Interdire ?, abolir ? … instruire ?, éduquer ?

Ces derniers temps, sous des formes diverses, allant de la plaisanterie Dieudonnesque ou Le-Penique sur la Shoah, à l’agression sanglante contre la supérette cachère de Vincennes et en passant par la profanation d’un cimetière juif, nous voyons insidieusement revenir des comportements incontestablement antisémites.

Sans que cela diminue en quoi que ce soit leur caractère odieux, on note simultanément des agressions nombreuses contre des Musulmans et l’hostilité à l’encontre des Roms n’a jamais fléchi.

Nous ne sommes pas les seuls, en Europe, à connaître une évolution de ce type, parfois soutenue par les propos de dirigeants, comme par exemple en Hongrie (Notons d’ailleurs que Viktor ORBÀN défila à Paris, le 11 janvier … au point que l’on peut se demander s’il avait compris qu’il défilait contre lui-même).

Un pays européen est dans une situation très particulière sur ce sujet, c’est l’Autriche, terre natale d’Adolf HITLER. C’est, d’ailleurs, en Autriche qu’un parti d’extrême-droite, « Le parti autrichien de la liberté » de Jörg HAÏDER dirigea une région et s’approcha du pouvoir central. Dans ce pays on peut compléter le numéro d’immatriculation de sa voiture (Deux lettres, trois chiffres, deux lettres) par les caractères que l’on veut, à condition que cela ne soit pas ridicule ou grossier. Certains choisissent « SS » ou NSDAP pour « Parti National-socialiste » ou, encore juste, 88 pour « Heil Hitler » (Deux fois la 8e lettre de l’alphabet).

Devant le développement de ces provocations néo-nazies, le ministre autrichien des transports, Aloïs STÖGER, vient de décider que ces combinaisons de lettres ou de chiffres d’inspiration nazie ne seraient plus autorisées.

Il risque de s’engager une sorte de jeu du chat et de la souris avec une floraison de variantes destinées à mettre en défaut la réglementation … et à ce petit jeu, malgré l’air redoutable de Tom, c’est toujours Jerry qui l’emporte.
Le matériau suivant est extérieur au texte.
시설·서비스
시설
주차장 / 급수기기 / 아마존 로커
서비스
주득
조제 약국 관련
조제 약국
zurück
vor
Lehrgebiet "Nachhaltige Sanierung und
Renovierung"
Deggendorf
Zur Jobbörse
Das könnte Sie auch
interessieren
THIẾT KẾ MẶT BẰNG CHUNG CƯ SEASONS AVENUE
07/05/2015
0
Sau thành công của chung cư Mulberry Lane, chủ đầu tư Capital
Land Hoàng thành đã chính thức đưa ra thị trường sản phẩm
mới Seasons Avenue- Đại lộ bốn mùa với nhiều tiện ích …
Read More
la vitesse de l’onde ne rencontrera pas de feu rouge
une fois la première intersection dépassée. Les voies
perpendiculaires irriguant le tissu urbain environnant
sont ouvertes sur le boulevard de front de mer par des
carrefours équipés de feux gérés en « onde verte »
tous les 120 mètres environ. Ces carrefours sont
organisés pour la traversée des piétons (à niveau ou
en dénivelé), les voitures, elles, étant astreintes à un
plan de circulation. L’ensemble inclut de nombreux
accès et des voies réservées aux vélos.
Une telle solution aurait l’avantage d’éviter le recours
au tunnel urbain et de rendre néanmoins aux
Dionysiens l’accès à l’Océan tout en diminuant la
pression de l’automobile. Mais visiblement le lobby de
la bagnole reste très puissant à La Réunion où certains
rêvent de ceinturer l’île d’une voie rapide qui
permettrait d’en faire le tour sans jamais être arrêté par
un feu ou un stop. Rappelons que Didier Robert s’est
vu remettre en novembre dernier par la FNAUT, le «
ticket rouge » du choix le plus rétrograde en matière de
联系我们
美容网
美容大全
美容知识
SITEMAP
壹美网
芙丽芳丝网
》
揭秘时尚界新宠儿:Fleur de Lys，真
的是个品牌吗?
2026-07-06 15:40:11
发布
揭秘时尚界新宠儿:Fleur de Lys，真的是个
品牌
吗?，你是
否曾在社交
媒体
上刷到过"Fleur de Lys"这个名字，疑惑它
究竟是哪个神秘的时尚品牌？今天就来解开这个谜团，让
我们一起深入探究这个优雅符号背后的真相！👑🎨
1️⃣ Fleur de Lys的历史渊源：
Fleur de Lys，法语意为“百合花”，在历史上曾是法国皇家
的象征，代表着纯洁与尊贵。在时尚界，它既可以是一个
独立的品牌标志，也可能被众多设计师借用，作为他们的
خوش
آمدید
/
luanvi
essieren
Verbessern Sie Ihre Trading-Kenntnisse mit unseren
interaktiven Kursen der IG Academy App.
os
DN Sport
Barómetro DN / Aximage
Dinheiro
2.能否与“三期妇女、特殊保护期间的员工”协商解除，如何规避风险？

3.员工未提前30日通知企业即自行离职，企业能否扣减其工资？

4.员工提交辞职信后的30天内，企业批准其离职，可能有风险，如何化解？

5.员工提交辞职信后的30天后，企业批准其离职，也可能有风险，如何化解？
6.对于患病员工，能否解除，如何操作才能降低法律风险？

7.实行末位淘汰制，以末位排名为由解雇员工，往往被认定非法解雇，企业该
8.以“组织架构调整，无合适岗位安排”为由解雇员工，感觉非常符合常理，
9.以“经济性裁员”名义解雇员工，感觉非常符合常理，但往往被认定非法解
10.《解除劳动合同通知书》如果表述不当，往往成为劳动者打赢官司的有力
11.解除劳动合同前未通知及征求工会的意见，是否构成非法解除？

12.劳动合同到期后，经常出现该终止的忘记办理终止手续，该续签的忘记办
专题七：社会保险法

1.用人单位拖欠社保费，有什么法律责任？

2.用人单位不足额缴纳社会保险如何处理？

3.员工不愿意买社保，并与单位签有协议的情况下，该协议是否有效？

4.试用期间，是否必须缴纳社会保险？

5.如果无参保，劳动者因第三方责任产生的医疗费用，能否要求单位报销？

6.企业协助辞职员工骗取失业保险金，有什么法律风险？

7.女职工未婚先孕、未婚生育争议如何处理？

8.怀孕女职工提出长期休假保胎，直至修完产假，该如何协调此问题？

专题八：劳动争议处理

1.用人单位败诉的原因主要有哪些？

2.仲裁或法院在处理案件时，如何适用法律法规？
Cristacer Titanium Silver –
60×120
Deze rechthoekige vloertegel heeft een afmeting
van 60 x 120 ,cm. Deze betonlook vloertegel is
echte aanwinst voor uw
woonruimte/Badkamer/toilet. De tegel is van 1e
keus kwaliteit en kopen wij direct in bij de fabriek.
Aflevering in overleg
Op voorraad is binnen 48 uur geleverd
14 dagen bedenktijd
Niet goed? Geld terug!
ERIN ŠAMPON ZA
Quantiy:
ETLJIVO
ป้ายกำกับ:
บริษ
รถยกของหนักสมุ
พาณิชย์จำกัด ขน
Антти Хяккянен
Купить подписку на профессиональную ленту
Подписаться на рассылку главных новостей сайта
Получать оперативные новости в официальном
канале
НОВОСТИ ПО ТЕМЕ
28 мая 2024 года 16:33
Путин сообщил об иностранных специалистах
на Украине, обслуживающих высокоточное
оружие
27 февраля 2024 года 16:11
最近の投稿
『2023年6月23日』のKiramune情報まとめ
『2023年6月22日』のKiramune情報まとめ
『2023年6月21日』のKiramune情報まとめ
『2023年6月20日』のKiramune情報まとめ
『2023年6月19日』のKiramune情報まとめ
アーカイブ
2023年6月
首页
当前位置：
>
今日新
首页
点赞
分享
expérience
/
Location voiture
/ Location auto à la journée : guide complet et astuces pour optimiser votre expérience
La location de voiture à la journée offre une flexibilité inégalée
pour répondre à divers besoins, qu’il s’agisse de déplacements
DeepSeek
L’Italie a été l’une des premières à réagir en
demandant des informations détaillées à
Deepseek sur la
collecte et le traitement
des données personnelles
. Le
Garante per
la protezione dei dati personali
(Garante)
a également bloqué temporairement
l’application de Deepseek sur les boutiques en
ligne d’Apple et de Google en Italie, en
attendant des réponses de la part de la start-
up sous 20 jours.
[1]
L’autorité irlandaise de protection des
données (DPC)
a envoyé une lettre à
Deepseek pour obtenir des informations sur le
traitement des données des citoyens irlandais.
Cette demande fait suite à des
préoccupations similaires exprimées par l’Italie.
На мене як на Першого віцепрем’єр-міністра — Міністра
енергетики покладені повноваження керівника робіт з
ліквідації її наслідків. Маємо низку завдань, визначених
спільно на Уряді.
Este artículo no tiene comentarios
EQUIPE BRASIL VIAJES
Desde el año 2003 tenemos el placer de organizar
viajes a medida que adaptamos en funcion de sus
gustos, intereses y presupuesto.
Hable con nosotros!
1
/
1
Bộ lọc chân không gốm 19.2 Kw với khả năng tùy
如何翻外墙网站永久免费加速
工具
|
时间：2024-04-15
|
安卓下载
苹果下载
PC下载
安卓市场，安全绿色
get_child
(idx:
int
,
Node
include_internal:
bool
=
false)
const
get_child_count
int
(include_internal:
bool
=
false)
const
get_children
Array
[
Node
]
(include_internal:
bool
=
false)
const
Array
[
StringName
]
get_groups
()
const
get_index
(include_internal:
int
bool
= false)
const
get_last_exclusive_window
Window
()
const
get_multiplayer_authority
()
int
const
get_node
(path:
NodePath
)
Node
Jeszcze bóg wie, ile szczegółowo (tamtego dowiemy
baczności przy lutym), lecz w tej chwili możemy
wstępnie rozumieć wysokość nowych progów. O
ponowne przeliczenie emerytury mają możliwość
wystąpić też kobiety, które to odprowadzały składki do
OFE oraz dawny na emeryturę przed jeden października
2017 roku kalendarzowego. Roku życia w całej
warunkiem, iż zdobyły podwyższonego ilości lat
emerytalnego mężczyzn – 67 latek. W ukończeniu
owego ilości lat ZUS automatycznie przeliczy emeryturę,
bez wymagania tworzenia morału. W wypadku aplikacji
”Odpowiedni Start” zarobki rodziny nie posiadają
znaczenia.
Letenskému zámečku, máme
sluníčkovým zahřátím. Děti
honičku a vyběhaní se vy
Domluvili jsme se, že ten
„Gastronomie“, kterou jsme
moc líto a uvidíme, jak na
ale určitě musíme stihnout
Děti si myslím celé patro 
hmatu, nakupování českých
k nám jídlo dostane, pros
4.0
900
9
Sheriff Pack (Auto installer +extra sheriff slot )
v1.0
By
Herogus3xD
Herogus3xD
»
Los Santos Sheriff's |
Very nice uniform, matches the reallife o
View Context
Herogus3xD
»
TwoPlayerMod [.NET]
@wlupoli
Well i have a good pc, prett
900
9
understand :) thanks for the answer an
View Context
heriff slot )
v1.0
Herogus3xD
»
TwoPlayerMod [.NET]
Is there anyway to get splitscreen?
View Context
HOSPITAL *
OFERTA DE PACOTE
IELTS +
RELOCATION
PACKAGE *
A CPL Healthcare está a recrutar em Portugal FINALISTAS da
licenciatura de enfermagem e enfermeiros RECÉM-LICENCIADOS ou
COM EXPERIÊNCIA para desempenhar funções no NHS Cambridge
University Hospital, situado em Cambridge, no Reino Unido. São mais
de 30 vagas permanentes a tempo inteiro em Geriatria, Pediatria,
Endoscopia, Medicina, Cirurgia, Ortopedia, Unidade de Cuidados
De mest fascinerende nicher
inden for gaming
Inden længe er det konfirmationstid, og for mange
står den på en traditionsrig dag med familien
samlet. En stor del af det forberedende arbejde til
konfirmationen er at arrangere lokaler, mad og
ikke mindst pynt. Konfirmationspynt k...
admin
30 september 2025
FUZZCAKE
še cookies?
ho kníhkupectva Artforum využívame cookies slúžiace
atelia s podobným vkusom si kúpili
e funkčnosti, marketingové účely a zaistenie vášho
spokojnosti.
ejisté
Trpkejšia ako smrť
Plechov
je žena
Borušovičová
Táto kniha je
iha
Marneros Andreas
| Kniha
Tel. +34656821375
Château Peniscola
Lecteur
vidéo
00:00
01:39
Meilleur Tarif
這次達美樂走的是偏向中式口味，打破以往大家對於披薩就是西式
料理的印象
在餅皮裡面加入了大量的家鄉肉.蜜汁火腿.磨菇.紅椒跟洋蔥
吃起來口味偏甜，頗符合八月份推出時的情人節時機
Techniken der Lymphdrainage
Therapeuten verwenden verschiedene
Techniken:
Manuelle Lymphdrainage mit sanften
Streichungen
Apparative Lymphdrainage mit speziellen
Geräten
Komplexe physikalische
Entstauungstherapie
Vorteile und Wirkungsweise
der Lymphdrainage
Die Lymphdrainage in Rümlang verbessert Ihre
N'ayez crainte ... Jerry s'échappera ! N'ayez crainte ... Jerry s'échappera !

 

Mais, surtout, que veut-on interdire ? Que veut-on éradiquer ? Non pas deux lettres souvent présentes dans beaucoup de mots : « SS », mais l’envie de magnifier et de voir revivre une organisation industriellement criminelle, qui sema la terreur en Europe et conduisit le pire génocide de l’histoire de l’humanité … qui ne manquait pourtant pas d’horreurs commises dans le passé.

Alors, interdire ? cela suffit-il pour abolir, tant que l’on n’a pas définitivement sorti d’esprits égarés l’idée même du droit qu’un ensemble d’hommes pourrait avoir de faire disparaître d’autres hommes … sur quelque critère que ce soit, et, en particulier, sur un critère racial … qui plus est vide de sens ?

Il n’existe qu’une réponse, hélas bien dévalorisée aujourd’hui, c’est l’éducation, l’instruction, l’élévation de l’individu, dès l’enfance, dans le sentiment de l’universalité de notre condition humaine.

Ça ne donne pas l’illusion de résultat immédiat que procure une interdiction. Mais ça agit en profondeur et dans la durée. Le mal du racisme est, cependant, si profondément ancré que seule une action sur le très long terme peut obtenir des résultats. Mais long terme et action politique ne sont-ils pas antinomiques ?

Alors interdisons déjà … mais, surtout, prenons le temps d’éduquer.